“Awfully,” he sighed. “Will you take pity on me?”
“I think you want a great deal. Yesterday it was roses, to-day cake. I wonder what it will be to-morrow?”
It was hard work keeping back the “You!” that rushed to his lips. But she had acknowledged the possibility of their meeting again on the morrow, nay, had practically suggested it as though it were a matter of course, and he took heart from that.
“I’ll say no more about the cake,” he said insinuatingly, “if you’ll give me the roses.”
“But I’m not sure I wouldn’t rather give you the cake,” she replied thoughtfully. “You see, the roses mean more to me.” Her eyes ranged slowly, lovingly over the garden. The shadow of her hat cast a warmer tone over one clear, creamy cheek, and Burton’s heart thumped immoderately.

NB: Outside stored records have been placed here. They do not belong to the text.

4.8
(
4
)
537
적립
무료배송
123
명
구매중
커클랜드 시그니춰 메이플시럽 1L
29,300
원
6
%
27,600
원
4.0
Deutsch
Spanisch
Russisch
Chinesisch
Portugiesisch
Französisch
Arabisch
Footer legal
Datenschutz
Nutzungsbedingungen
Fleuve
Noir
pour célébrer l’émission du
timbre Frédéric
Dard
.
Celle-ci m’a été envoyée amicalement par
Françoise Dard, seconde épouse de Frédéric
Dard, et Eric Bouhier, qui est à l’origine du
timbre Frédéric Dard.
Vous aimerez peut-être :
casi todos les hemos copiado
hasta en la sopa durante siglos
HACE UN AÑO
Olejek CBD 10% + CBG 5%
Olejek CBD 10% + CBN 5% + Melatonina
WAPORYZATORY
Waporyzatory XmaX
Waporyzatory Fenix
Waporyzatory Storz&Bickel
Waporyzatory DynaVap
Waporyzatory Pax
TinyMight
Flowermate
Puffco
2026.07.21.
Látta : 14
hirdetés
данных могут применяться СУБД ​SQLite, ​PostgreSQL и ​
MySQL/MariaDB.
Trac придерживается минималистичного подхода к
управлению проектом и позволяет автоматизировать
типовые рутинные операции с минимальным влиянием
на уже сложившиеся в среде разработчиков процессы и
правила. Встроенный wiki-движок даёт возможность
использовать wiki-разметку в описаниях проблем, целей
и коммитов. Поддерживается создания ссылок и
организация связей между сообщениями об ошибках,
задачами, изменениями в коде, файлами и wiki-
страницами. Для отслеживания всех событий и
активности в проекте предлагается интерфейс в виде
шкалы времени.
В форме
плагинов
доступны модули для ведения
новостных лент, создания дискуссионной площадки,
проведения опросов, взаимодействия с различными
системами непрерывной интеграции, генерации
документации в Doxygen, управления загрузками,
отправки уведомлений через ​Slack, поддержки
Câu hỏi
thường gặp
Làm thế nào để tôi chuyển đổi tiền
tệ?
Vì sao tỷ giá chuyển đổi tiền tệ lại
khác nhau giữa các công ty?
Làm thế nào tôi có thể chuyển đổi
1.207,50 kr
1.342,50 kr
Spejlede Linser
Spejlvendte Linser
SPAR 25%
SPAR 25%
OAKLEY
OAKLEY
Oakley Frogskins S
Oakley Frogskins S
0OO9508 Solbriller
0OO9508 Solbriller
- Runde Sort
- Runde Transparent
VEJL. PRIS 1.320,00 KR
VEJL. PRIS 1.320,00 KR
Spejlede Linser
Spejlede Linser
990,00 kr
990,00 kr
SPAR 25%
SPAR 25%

“They would mean more, much more, to me, too,” he said softly, and his voice was not quite even. Perhaps she caught his meaning; at least the shadowed cheek found new color, and she made a little movement as though to go on her way up the path towards the house. But—and perhaps, after all, she was not altogether displeased—she only bent her warm face over a tempting spray of golden blossoms, and Burton, who had noted the impulse toward flight, went on hurriedly:
“One hears so much, and rightly, of Southern hospitality,” he said, “that certainly I am not mistaken in thinking you will give me, out of your vast wealth, one little rose a day?”
“You wouldn’t rather have the cake?” she asked, raising her head and viewing him quite calmly.